《大阪・西成ルポ》 「昔はどこでも吸えたけど…」エリア最古の煙草店主が振り返る「西成50年史」
2025年万博開幕に合わせた「市内全面禁煙」の現実味
今回の大阪万博では大きな規制が検討され、その一つに煙草屋としては致命的とも言える、喫煙所問題が浮上している。 大阪市では、万博に向けての取り組みの一つに市内全域での路上喫煙の禁止を掲げ、違反者には1000円の過料が課せられる。大阪市の喫煙率は全国平均の16.6%を上回り17.7%という高い水準であるため、国内外からの観客を見込む大阪では、“見栄え”の美化に必死というわけだ。 しかし、そもそも一定の喫煙率がある場所なら、「禁止」にしたところでしわ寄せが他の場所に行くだけの話。「喫煙所をきちんとつくってくれたらいいんだけどね……」と武井さんが嘆くとおり、大阪市では、万博開始までに140箇所の喫煙所を確保すると息巻いたものの、進捗状況は煙に包まれている。 公道が無理なら私有地。飲食店など、店舗内敷地であれば灰皿の設置は自由だが――今度はそこで喫煙者のマナーが問われているのも事実である。吸い殻や灰を路上に落とす、灰皿自体は私有地でも、喫煙者は道路にはみ出しているといった問題だ。
大阪市環境局の回答は
大阪市環境局に、この喫煙所難民問題をどう考えるのかぶつけると、まずこの「過料」の有効性を強調する。 「過料制度を開始したのは、平成19年です。当初は認知度が低かったこともあって違反者が多く出ましたが、過料の存在が知られるにつれて、徐々に減少しました。
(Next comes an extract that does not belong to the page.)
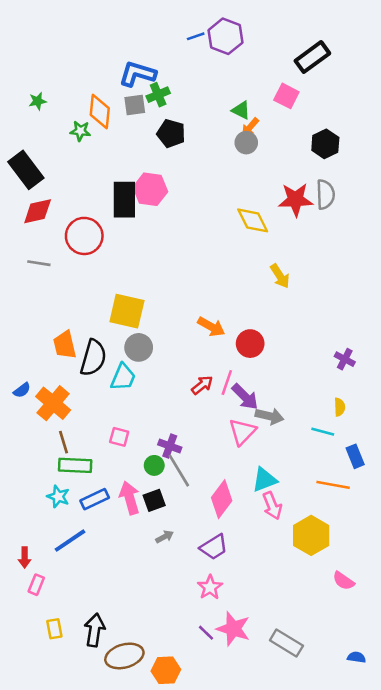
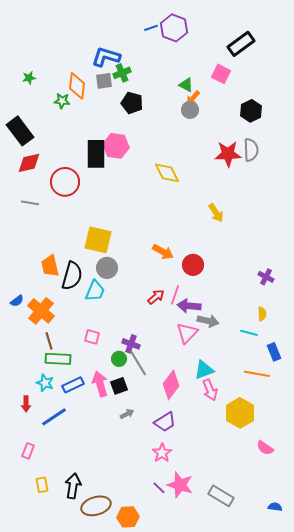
yellow diamond: (253, 220) -> (167, 173), moved
purple arrow: (245, 397) -> (189, 306), turned 140
red arrow: (25, 557) -> (26, 404), moved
今回の市内全面禁煙化も、問題なく対応できると考えています」(大阪市環境局) 喫煙所が足りず、民間私有地での喫煙問題が勃発していることについてはどう捉えているのか。 「実際に、私有地の灰皿によって、結果的に“路上喫煙”が行なわれているという声が寄せられることはあります。店の軒先が狭く、灰皿を置くスペースがギリギリの場所では、人が増えると敷地外の道路に立つしかなくなる人もいます。 ただ、市としては、灰皿の設置場所が明らかに公共道路であれば移設していただきますが、それが私有地であれば、何も言えません。そうした声があることを伝えることはできても、最終的に判断をするのは店側なので……」 なんとも煮えきらない回答。結局のところ大阪市としては、「路上で吸っていたら過料をとる。あとは知らん」スタンスなのである。